L’article 1917, l'art et la Révolution. El Lissitzky (1890-1941) dans lequel je présente "Avec le coin rouge frappe les blancs" a eu un succès dont il convient de se féliciter. Il a été lu/regardé plus de mille trois cents fois. Et cela continue. A l’occasion du centenaire de la Révolution de 1917, j’ai rouvert mes archives et je suis "tombé" sur un article de Raoul-Jean MOULIN, grande figure de l’art et de la critique artistique. Dans l’Humanité, "journal de la classe ouvrière" comme on disait à l’époque, on n’hésitait pas à publier une double page sur Lissitzky… Certes, cela n’a pas empêché le déclin, mais on a fait notre devoir… Les amoureux de l’art contemporain, ceux qui s’intéressent à "l’art et la Révolution" trouveront du grain à moudre pour assouvir leur soif de culture.

J.-P. R.   

 

L’essentiel des deux principales collections d'œuvres de Lissitzky - celle de la Galerie nationale Tretiakov à Moscou et celle de Stedelijk Van Abbe muséum à Eindhoven - se, trouve réuni en une rétrospective qui, après Moscou, Eindhoven, Madrid, est actuellement présentée à Paris, enrichie de nombreux prêts consentis par les musées nord-américains, allemands et plusieurs collections privées. Soit un panorama exceptionnel et jamais vu en France.

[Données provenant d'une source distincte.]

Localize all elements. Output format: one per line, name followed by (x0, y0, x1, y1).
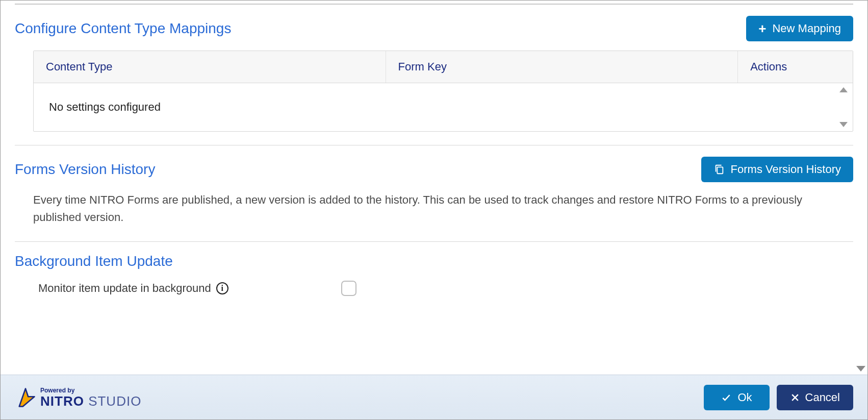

Lazare Markovitch Lissitzky est né en 1890 en Russie, dans une famille juive de Potchinok, province de Smolensk où, après une enfance à Vitebsk, il commence ses études, mais déjà il dessine auprès d'un artiste juif. En 1909, bien qu'ayant réussi le concours d'entrée à l'académie de Saint-Pétersbourg, il est victime du quota qui, dans la Russie tsariste, limite l'accès des Juifs aux enseignements supérieurs. Aussi doit-il partir pour l'Allemagne, où il choisit une formation d'ingénieur-architecte à la Polytechnische Hochschule de Darmstadt. Il s'initie à 1’art en voyageant à travers l'Europe, notamment en Italie et à Paris. La guerre de 1914 l'oblige à rentrer en Russie, où il poursuit ses études à l'Institut polytechnique Rijski de Moscou et, après son diplôme, devient l'assistant de divers architectes. Parallèlement, Lissitzky prend part aux expositions du "Monde de l'art" et du "Valet de carreau", qui regroupent contradictoirement les tendances novatrices du milieu artistique. Si bien que, dès 1917, il participe à des commissions révolutionnaires, notamment à celle du premier emblème ou drapeau soviétique. Toutefois, les années 1917-1919 sont principalement consacrées à l'illustration et la mise en page de livres juifs, dont la multiplication accompagne l’avènement du nouveau pouvoir socialiste et correspond à la réaffirmation d'une identité culturelle, avant d’être religieuse.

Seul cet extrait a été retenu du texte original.